WHETHER or not a person employed in an industrial or a commercial establishment is a workman under the law has remained one of the most controversial issues in courts of law for almost a century. Why? Because a workman is covered and protected by the labour laws, and hence entitled to certain rights and is eligible to receive various benefits and privileges guaranteed by the law. The same is not available to employees, who do not fall within the workman category.
The most significant among these rights is the right to file a petition for reinstatement in a labour court if a workman considers himself wrongfully dismissed from service by the employer. When I started working in the field of industrial relations in early 1972, labour courts had to deal with several such cases in which they had to determine the status of a petitioner. Once a person was defined as a workman, the courts would proceed on the question of whether or not his dismissal was justified.
The West Pakistan Industrial and Commercial Employment (Standing Orders) Ordinance, 1968, defines a workman as “any person employed in any industrial or commercial establishment to do any skilled or unskilled, manual or clerical work for hire or reward”. The courts at that time would not consider watchmen or drivers as workmen as they were not seen to perform actual manual work. Hence the doors of justice against unfair dismissals were shut for them.
Every labour law has its own definition of ‘workman’ or ‘employee’.
While defending the companies’ action in cases of dismissal from service, the employers’ lawyers mostly challenge the petitioner’s status as ‘workman’ under the law in their preliminary objections. If the objection is accepted, the matter is over and the courts do not go into the details of the case.
I encountered such a situation while working at a state enterprise at Kot Lakhpat, Lahore. One of the company’s car drivers was rude and quarrelsome and would misbehave with everyone. He was dismissed. He filed a petition for reinstatement before the junior labour court, which was supposed to provide speedy justice to aggrieved workmen and give its decision within seven days. Such courts were established by the first PPP government but did not last long as they would often flout the short deadline for the closure of cases.
In this case, I raised the preliminary objection that the petitioner being a car driver was not a workman under the law as he did not perform any manual labour. The court upheld my plea and dismissed the driver’s petition.
In 1973, the section regarding the filing of a grievance petition with the employer and then with the court if the petition was rejected by the former was shifted from the ordinance of 1968 to the Industrial Relations Ordinance, 1969. This ordinance considered everyone a workman except those employed in a managerial or an administrative capacity. Consequently, the argument concerning car drivers not being considered workmen was no longer sustainable and the issue was settled. By virtue of a Supreme Court judgement in 1996, watchmen also came to be considered as workmen.
It is ironical that there are numerous superior courts’ judgements in Pakistan and India that hold pilots as workmen despite their lucrative emoluments and perquisites.

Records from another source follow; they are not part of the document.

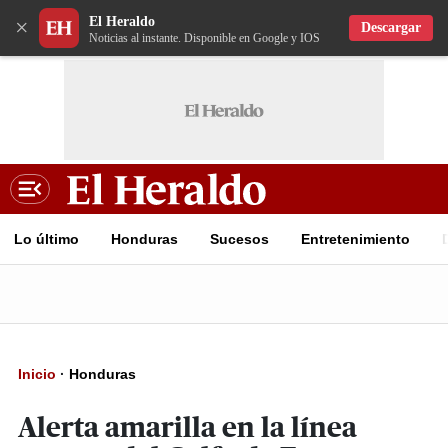
El Heraldo
×
Descargar
Noticias al instante. Disponible en Google y IOS
Lo último
Honduras
Sucesos
Entretenimiento
Inicio
·
Honduras
Alerta amarilla en la línea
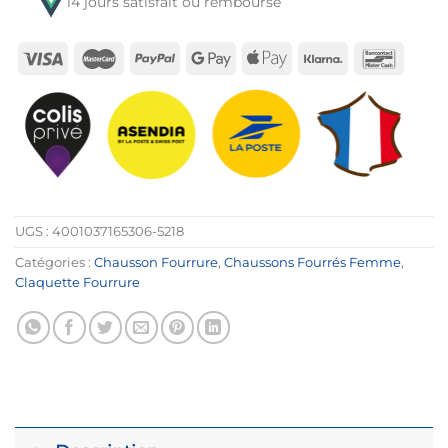
14 jours satisfait ou remboursé
UGS :
4001037165306-5218
Catégories :
Chausson Fourrure
,
Chaussons Fourrés Femme
,
Claquette Fourrure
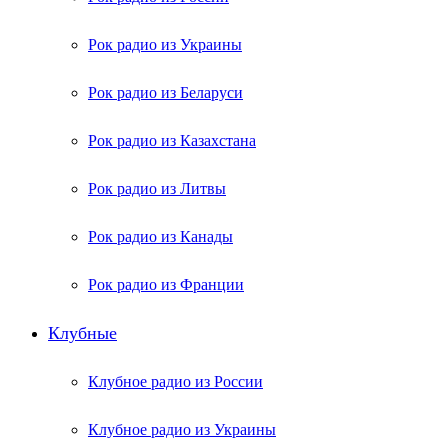
Рок радио из Украины
Рок радио из Беларуси
Рок радио из Казахстана
Рок радио из Литвы
Рок радио из Канады
Рок радио из Франции
Клубные
Клубное радио из России
Клубное радио из Украины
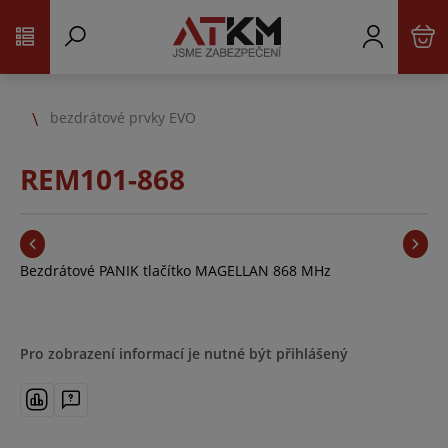
bezdrátové prvky EVO
REM101-868
Bezdrátové PANIK tlačítko MAGELLAN 868 MHz
Pro zobrazení informací je nutné být přihlášený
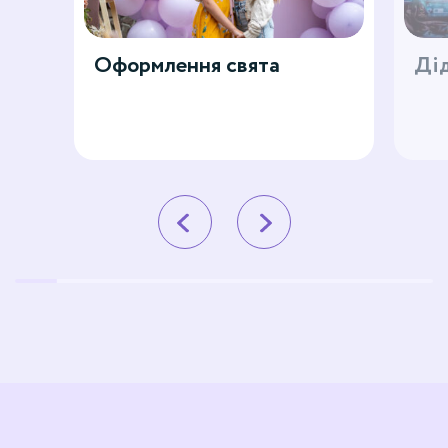
Оформлення свята
Дід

In one case, it was held that if any employee claims he is a workman, the burden of proof falls on him to produce documentary or oral evidence in support of his contention. If his duties do not involve work of a manual nature but, instead, require the application of his mind or supervising work done by others, then the employee cannot be held to be a workman.

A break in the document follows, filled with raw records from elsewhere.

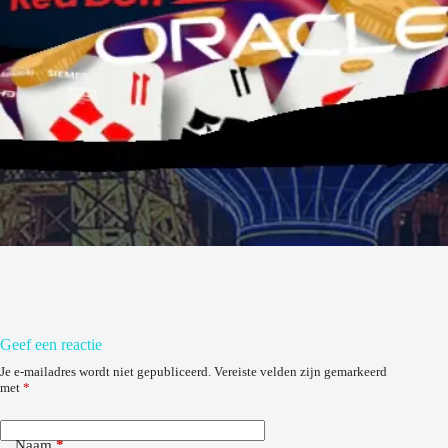
Geef een reactie
Je e-mailadres wordt niet gepubliceerd.
Vereiste velden zijn gemarkeerd
met
*
Naam
*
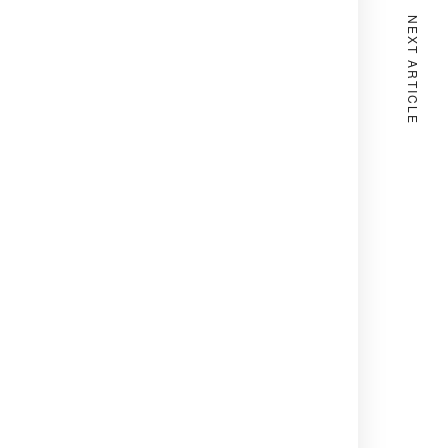
NEXT ARTICLE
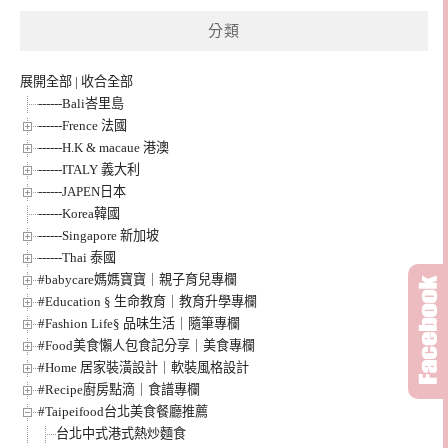
分類
展開全部
|
收合全部
------Bali峇里島
------Frence 法國
------H.K & macaue 港澳
------ITALY 義大利
------JAPEN日本
------Korea韓國
------Singapore 新加坡
------Thai 泰國
#babycare媽媽寶寶｜親子育兒專欄
#Education § 生命教育｜教育升學專欄
#Fashion Life§ 品味生活｜隨筆專欄
#Food美食懶人包食記分享｜美食專欄
#Home 居家裝潢設計｜軟裝風格設計
#Recipe廚房點滴｜食譜專欄
#Taipeifood台北美食餐廳推薦
台北中式港式熱炒麵食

Every labour law has its own definition of ‘workman’ or ‘employee’, which makes the persons falling within this category eligible to receive the benefits provided under that enactment. In some of the labour laws, the eligibility of persons falling under the definition of ‘workman’ or ‘employee’ is determined through a fixed wage ceiling, while in others it is based upon the nature of work performed by the individual.
For instance, the Provincial Employees’ Social Security Acts, have been made applicable to employees drawing a monthly salary of up to Rs22,500 in Sindh and Rs22,000 in Punjab. On the other hand, the Employees’ Old-Age Benefits Act is extended to all employees of a company except its directors.
People having a cursory knowledge of labour laws often ask why there can’t be one definition for workman in all labour enactments. However, practitioners and consultants of these laws are of the opinion that it becomes necessary to restrict the application of labour laws only to those employees whom the legislatures wish to provide particular benefits or safeguards to. Therefore, in order to avail the rights and privileges provided under labour laws, the claimant must first establish that he fits the definition of ‘workman’.
The writer is an industrial relations professional.